**PROBLEM TO WORK ON**
Give back every record exactly, with its pictures left out.
+--
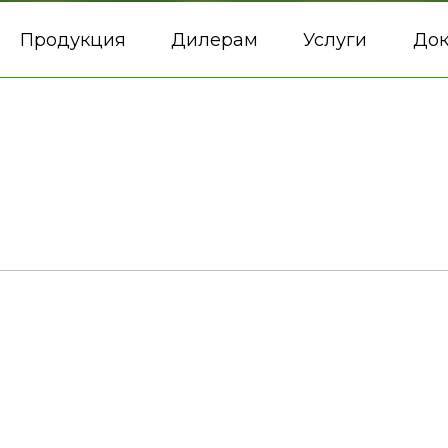
Продукция
Дилерам
Услуги
До
а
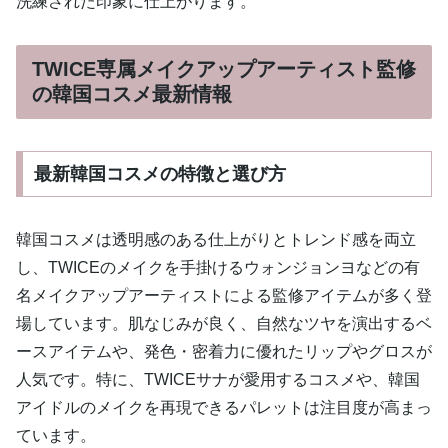
洗練された印象に仕上がります。
TWICE専属メイクアップアーティスト監修
の韓国コスメ最新情報
最新韓国コスメの特徴と選び方
韓国コスメは透明感のある仕上がりとトレンド感を両立
し、TWICEのメイクを手掛けるウォンジョンヨなどの有
名メイクアップアーティストによる監修アイテムが多く登
場しています。肌なじみが良く、自然なツヤを演出するベ
ースアイテムや、発色・密着力に優れたリップやグロスが
人気です。特に、TWICEサナが愛用するコスメや、韓国
アイドルのメイクを再現できるパレットは注目度が高まっ
ています。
+--
**TASK SOLUTION**
Продукция
Дилерам
Услуги
До
а
洗練された印象に仕上がります。
TWICE専属メイクアップアーティスト監修
の韓国コスメ最新情報
最新韓国コスメの特徴と選び方
韓国コスメは透明感のある仕上がりとトレンド感を両立
し、TWICEのメイクを手掛けるウォンジョンヨなどの有
名メイクアップアーティストによる監修アイテムが多く登
場しています。肌なじみが良く、自然なツヤを演出するベ
ースアイテムや、発色・密着力に優れたリップやグロスが
人気です。特に、TWICEサナが愛用するコスメや、韓国
アイドルのメイクを再現できるパレットは注目度が高まっ
ています。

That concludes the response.